A publicação, considerada por todos como “mentirosa”, provocou revolta entre os vereadores. Hiram Nicolau foi à tribuna no início do Expediente e, de posse dos comprovantes das passagens para Miami, nos Estados Unidos (EUA), entre os dias 30 de abril e 5 de maio, disse que vai tomar as providências e processar o jornal que publicou a notícia.
A desinformação publicada e criticada com veemência pelos parlamentares era a de que, no sábado, Hiram e Reizo tinham sido abordados em uma blitz na Avenida do Turismo e flagrados com droga e bebida dentro do carro.

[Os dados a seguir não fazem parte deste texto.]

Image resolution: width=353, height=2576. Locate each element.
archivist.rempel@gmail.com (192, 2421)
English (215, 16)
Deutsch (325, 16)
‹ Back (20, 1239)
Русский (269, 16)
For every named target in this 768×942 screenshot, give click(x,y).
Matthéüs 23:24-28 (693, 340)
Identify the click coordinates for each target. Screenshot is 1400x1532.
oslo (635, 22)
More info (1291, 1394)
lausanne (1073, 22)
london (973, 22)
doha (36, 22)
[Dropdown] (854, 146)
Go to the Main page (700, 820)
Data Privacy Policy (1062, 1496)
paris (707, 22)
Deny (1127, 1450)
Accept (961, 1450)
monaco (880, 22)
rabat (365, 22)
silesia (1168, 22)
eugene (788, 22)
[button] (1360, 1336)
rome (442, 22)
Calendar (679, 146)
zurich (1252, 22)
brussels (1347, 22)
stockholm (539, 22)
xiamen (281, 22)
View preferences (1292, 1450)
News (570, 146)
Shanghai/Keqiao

Ao abrir os trabalhos da Casa Legislativa, Bosco Saraiva solidarizou-se com os dois vereadores e classificou a publicação como um ato de “molecagem” e “criminoso”. Ele afirmou que Reizo e Hiram são vereadores de conduta correta, assíduos, íntegros e que honram suas famílias. “Nada há que os desabone”, disse ele, assegurando que a CMM iria tomar uma posição em defesa dos membros do Parlamento, como o caso requer.
Hiram Nicolau disse que o assunto, além de ser grave, o machucou muito. “Me deixou com medo pelo nível da maldade das pessoas mal intencionadas, que querem prejudicar um ser humano”, comentou.
Ele afirmou que foi surpreendido com a notícia quando familiares e amigos o ligaram. “Na madrugada de quarta-feira não estava mais em Manaus”, disse, mostrando os bilhetes dos voos de ida e volta aos Estados Unidos e assegurando que não poderia estar em dois locais ao mesmo tempo.
O vereador assegurou ainda, que sua avó, de 80 anos, passou mal com a notícia. “Tenho mãe, pai e irmãos e isso é coisa que não se faz. Não é coisa de homem. Não aceito esse tipo de palhaçada, que coloque a minha vida no lixo apenas para vender meia dúzia de jornais”, desabafou.
Segundo ele, os comprovantes de embarque serão anexados ao processo que moverá contra a publicação. Hiram deu um prazo de até 17h para o proprietário do jornal O Maskate, Miguel Mourão, se justificar ou mostrar, oficialmente, “quem encomendou a matéria falsa”. Caso não apresente, será processado pelo parlamentar. “Quero acreditar que não foi ele. Acredito que foi matéria encomendada”, disse, reafirmando que não vai deixar passar em branco a “palhaçada de alguém querendo fazer briguinha por política”.
Hiram agradeceu ainda o apoio dos vereadores, dos amigos que fizeram questão de se manifestar e de pessoas que não conhece, mas que o defenderam nas redes sociais. “Não vou ficar calado. Sou um vereador de apenas 25 anos, de primeiro mandato, estou ciente da inexperiência, mas não estão olhando para um moleque. Sei o que é certo e errado”, disse ele, acrescentando que lhe doeu muito ter que encarar um sobrinho de nove anos, perguntando “o por quê de estarem fazendo isso com ele”.